Mkhwebane has submitted that the court made “patent errors” in the judgment, which confirmed that the rules adopted by a section 194 parliamentary committee for the conduct of the impeachment inquiry were lawful, barring one. 

She was successful only in challenging the rule that had sought to limit the extent to which she could be legally represented when appearing before the committee probing her fitness to hold office.

Rescission applications are upheld only where it can be shown that a court order had been sought or granted in error, or in the absence of the affected party, or to set aside a glaring omission or ambiguity in a judgment. 

They have become somewhat less rare since former president Jacob Zuma tried this route, albeit unsuccessfully, to overturn his conviction for contempt of court last year.
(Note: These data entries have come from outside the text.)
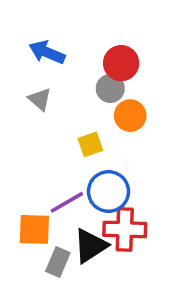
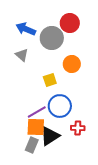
red circle: (121, 63) -> (70, 23), moved
gray circle: (110, 88) -> (52, 38), moved, size x1.5
orange square: (34, 229) -> (36, 127), moved
red cross: (125, 229) -> (78, 128), moved, size x0.6

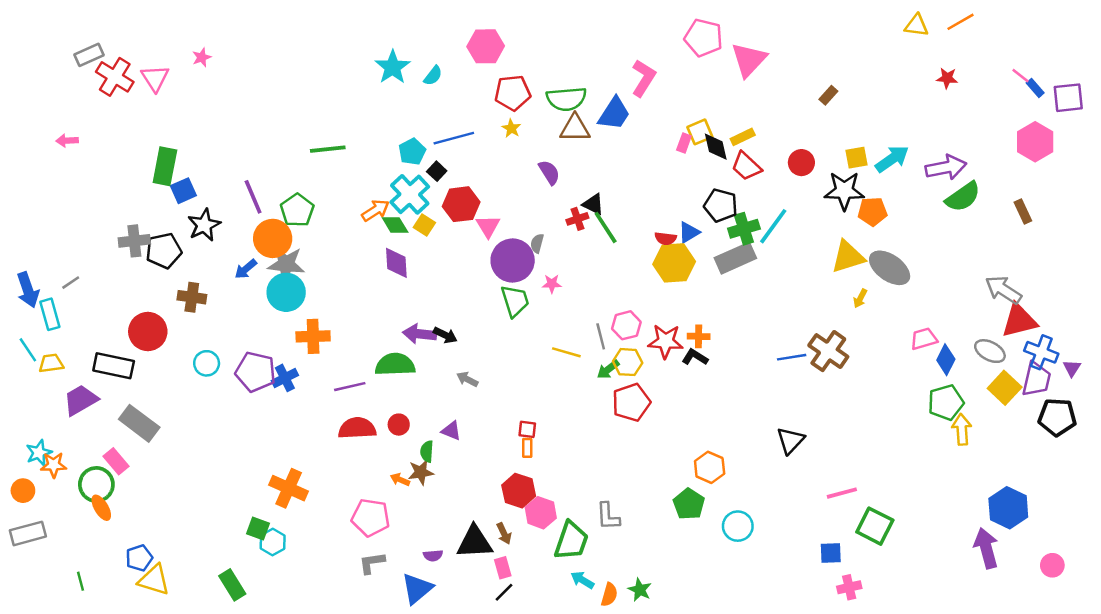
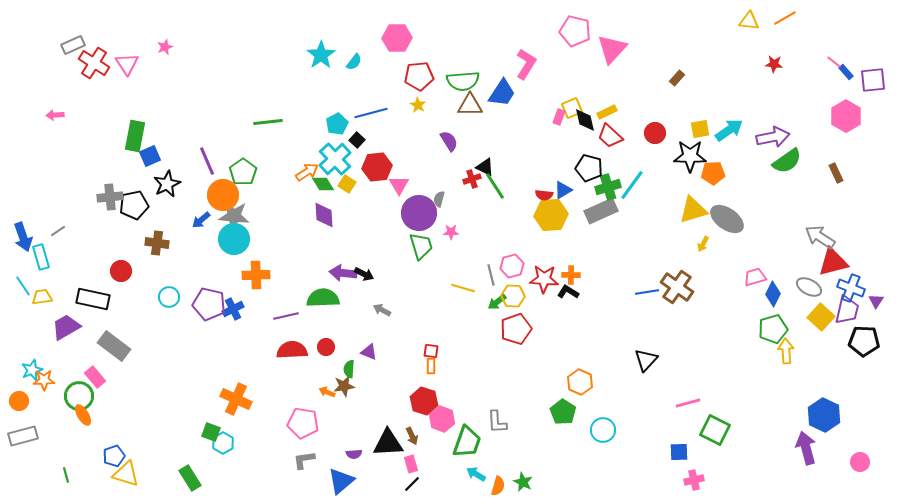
red circle: (148, 331) -> (121, 271), size x0.7

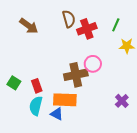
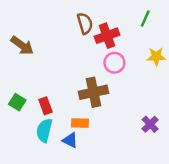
green line: (116, 25) -> (145, 18), moved
brown arrow: (29, 26) -> (22, 46), moved
pink circle: (93, 64) -> (114, 63), moved
orange rectangle: (65, 100) -> (80, 123), size x0.6

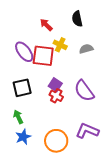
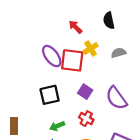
yellow cross: (60, 45) -> (91, 48), turned 32
red cross: (56, 96) -> (86, 119), moved
green arrow: (18, 117) -> (57, 126), moved, turned -88

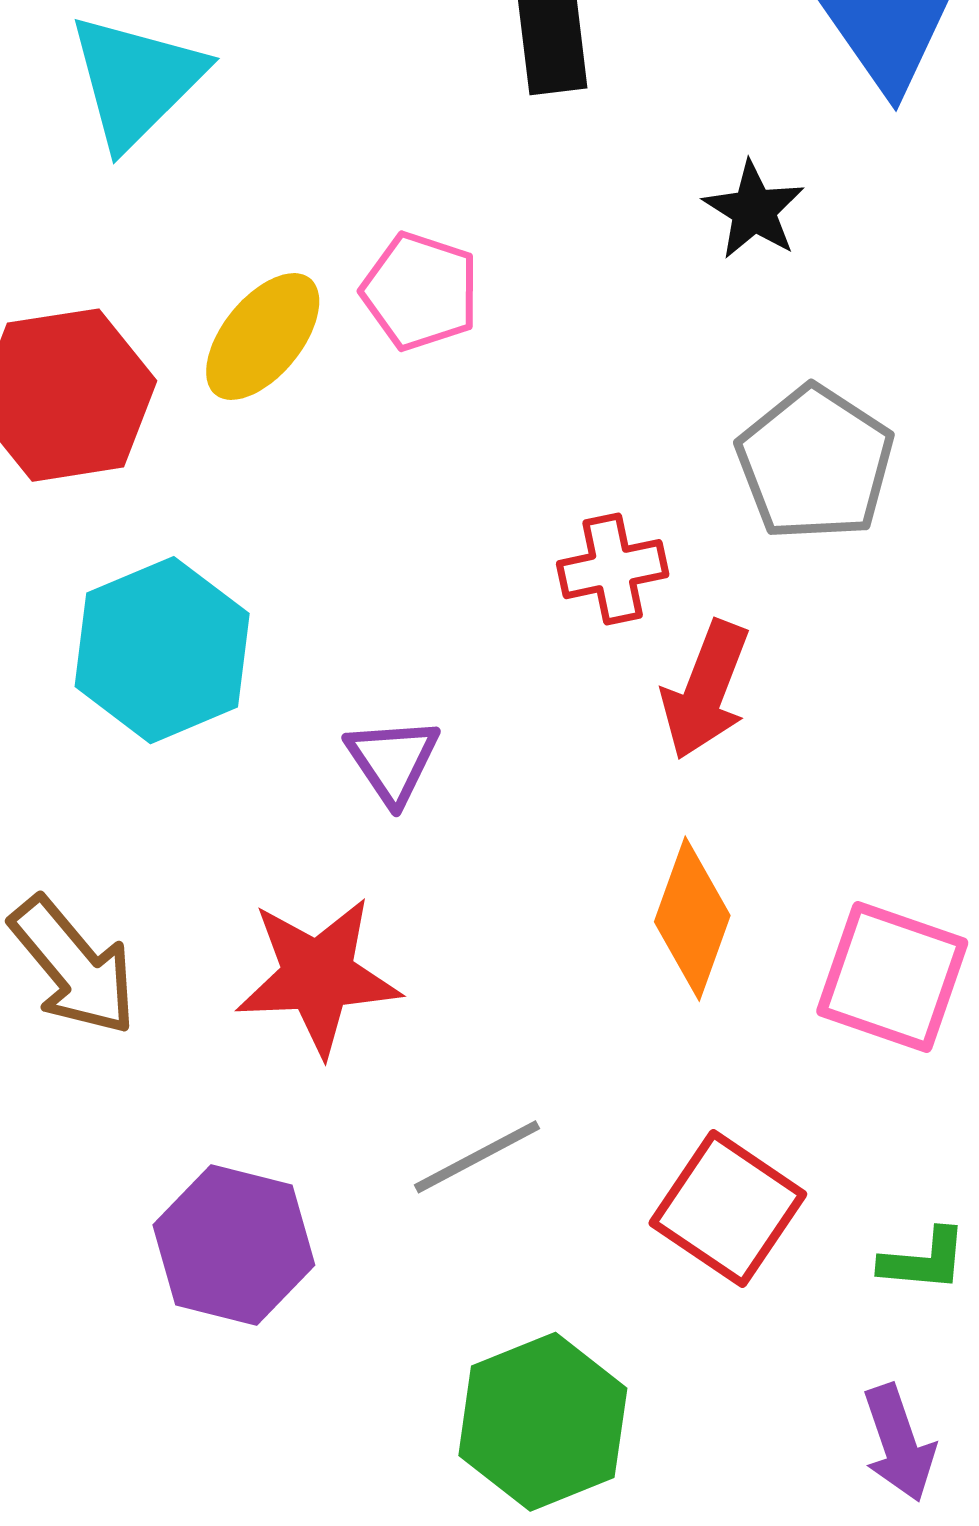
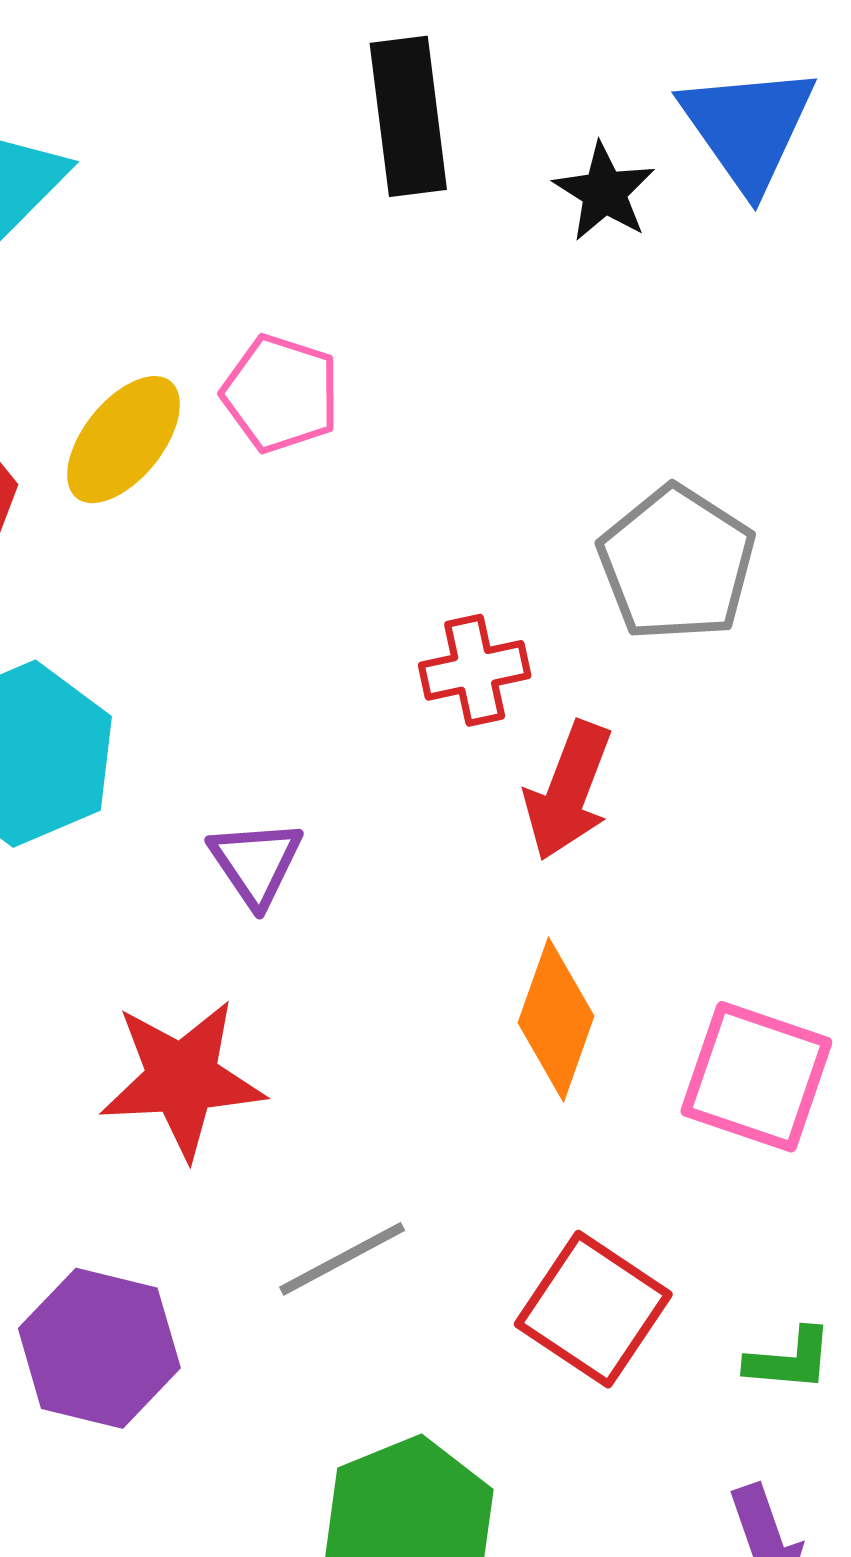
black star: (754, 210) -> (604, 192), moved

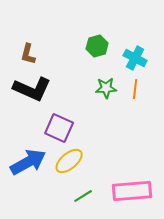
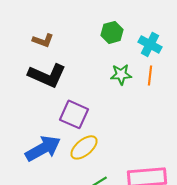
brown L-shape: (28, 54) -> (43, 40), turned -85

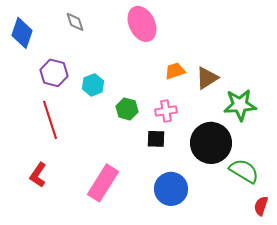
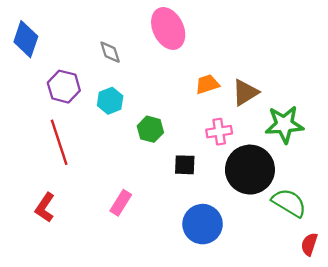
gray diamond: (75, 22) -> (110, 52), moved
pink cross: (166, 111) -> (219, 132), moved
pink rectangle: (103, 183) -> (121, 203), moved, size x0.6

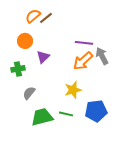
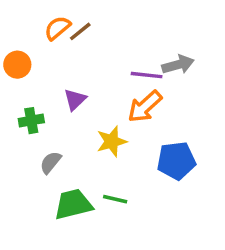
orange circle: (25, 41) -> (17, 65), moved
gray arrow: (102, 56) -> (178, 65), moved, turned 102
yellow star: (73, 90) -> (112, 141), moved
blue pentagon: (96, 111) -> (176, 161), moved

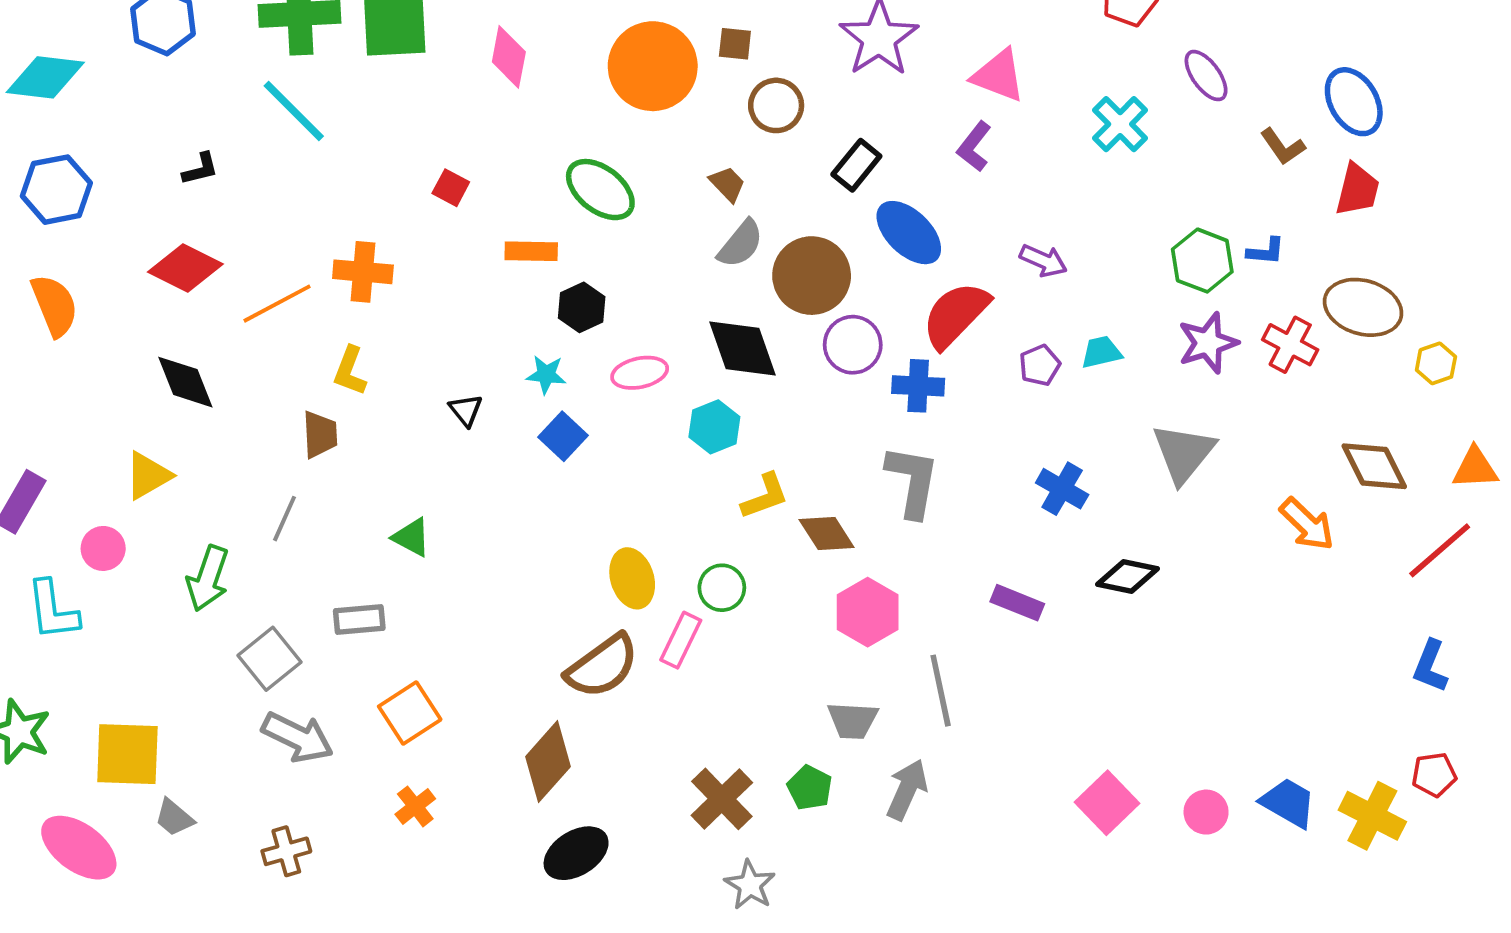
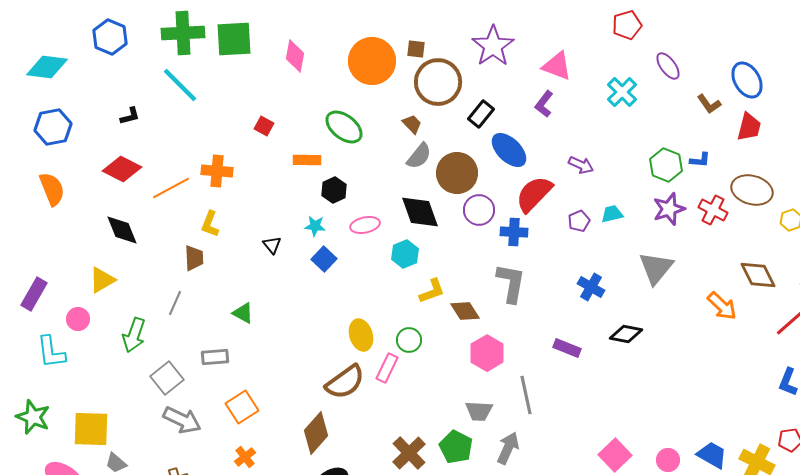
brown circle: (776, 105) -> (438, 82), size x1.6
green pentagon: (810, 788) -> (456, 447), size x1.4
This is the second application Mkhwebane has filed in the space of months. 

In March, the constitutional court dismissed her application for rescission of its ruling on her report on donations to Ramaphosa’s 2017 campaign for the leadership of the ANC, which held that she had seemingly deliberately misconstrued the wording of the executive code of ethics to conclude that he had misled parliament.

It is widely expected that the current application, which Budlender has described in court papers as without merit, will go the same way.

But a prominent legal observer, who asked not be named, said if it did, there was a risk that the public protector’s camp would use the message received by Breitenbach to discredit the court’s eventual decision and the judiciary as a whole. 

There was a plain insinuation in the text message that a member of the apex court had communicated a decision reached before it was handed down and he said counsel had given credence to this, inadvertently, by treating it as cause for postponement.

“It was a piece of fake news and it was allowed to derail the process. Advocate Breitenbach’s intention was ethical but why was there no proper inquiry into the authenticity and whether this is material? That is the age in which we live and this is the basic requirement when confronted with information of this nature,” the legal observer noted.

“The damage is done now and it is vast. Financially alone, the cost of two court days for all counsel involved is a matter of hundreds of thousands of rands.”

Mkhwebane’s seven-year term of office expires in October 2023. The DA court papers describe her high court application as an attempt to avoid any reckoning with the legislature until the end of her term, allowing her to use her office and public funds to fight personal battles for another 18 months.

In her court papers, she says she has received a formal complaint from the Economic Freedom Fighters (EFF) implicating Ramaphosa in “judicial capture”, and this contributed to her apprehension that a move to suspend her would be motivated by bias.

The EFF’s complaint was filed eight days after Ramaphosa wrote to Mkhwebane asking her to provide reasons why he should not exercise his constitutional power to suspend her pending the outcome of the inquiry.